さらに、彼らを「つっかからせた」私にも、何らか、彼らを刺激する行動や言動があったはずである。なぜ、そのような言動・行動をとったか。それはおそらく、彼らの中に、私が私の中に本当はあるのだが、見たくないので我慢して抑圧している要素、たとえば、「権威によりかかる」「自分より劣ると思う人に対して傲慢なふるまいをする」「相手の意見に耳を傾けない」などを見つけてしまいい、自分はそれを我慢しているのに、自由にそのような、行動を行う彼らに対して、うらやましさや、腹立たしさを感じてしまったり、自分のダークサイドを見せつけられてしまっているようで、痛くてしかたがないので、反発していたのだろう。

あなたに起きる不本意な現実は、あなたの内面を反映している

そんなことに気づいたのは、昨年の夏休み、沖縄で、お腹をこわしながら、ホテルの部屋の中にこもりきりの生活をしていた時である。

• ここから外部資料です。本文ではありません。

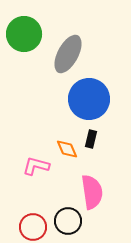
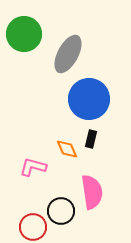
pink L-shape: moved 3 px left, 1 px down
black circle: moved 7 px left, 10 px up
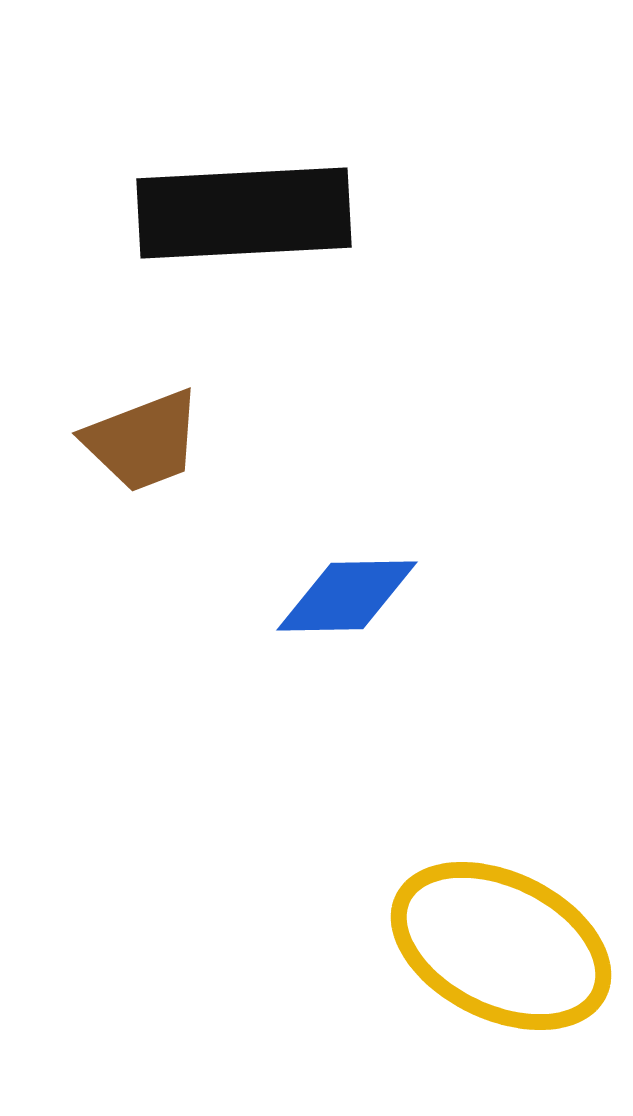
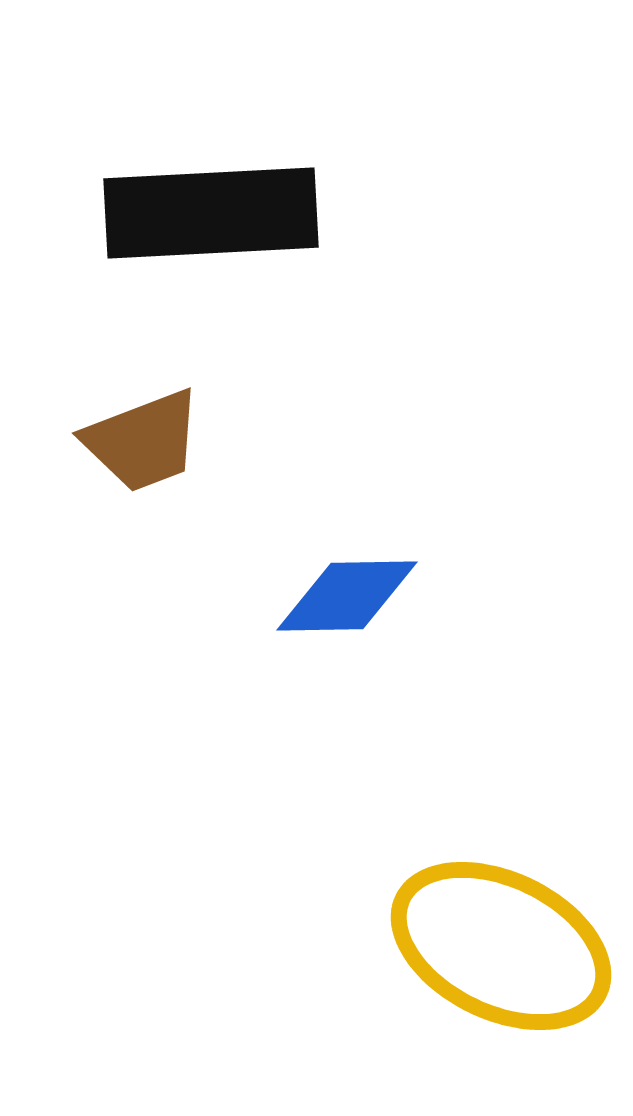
black rectangle: moved 33 px left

それまでの私は、誰かとの対立が起きるたびに、自動的に、無意識に、「私が正しくて、相手が間違っている」と思い込んでいた。今となっては、本当にお恥ずかしい話なのだが、心からそう信じていたのである。

にしても、3人もの強力な天敵が次々とあらわれるとは、何かがおかしい、とその頃の私は薄々気づいていたのであろう。ふと、直観的に手に取った本に書いてあったのは「あなたに起きる不本意な現実は、あなたの内面を反映している」という言葉であった。

滅多に経験しない、身体の不調で、心が弱っていたせいもあるのかもしれないのだが、その言葉は不思議に、すっと私の胎に落ちた。本当にそうなのだろうな、と思った。そして、その先をもっと知りたくなった。

その探求を始めた私は、その後、それまでの悪循環から抜けることができた。そして、今では、会社を辞めて、大好きな福岡県糸島市に移住し、まだ次に何の仕事をするかも決まっていないのに、毎日、感謝と「わくわく」に満たされ、ご機嫌に暮らしている。

それなりの年収を稼いで、外資系企業の雇われ社長をやっていたときは、お金はあったが、心は満たされていなかった。毎日、えもいわれぬ不安とおそれに襲われていた。今は、お金の算段は未だたっていないのだが、心は満たされ、身体はエネルギーに満ちている。この先、何があっても、ご機嫌に生きていける自信がある。

それを教えてくれたのは、私が「天敵」と決めつけていた3人の「恩人」である。と今なら素直に心から思える。

だから、天敵は私の強力な応援団なのである。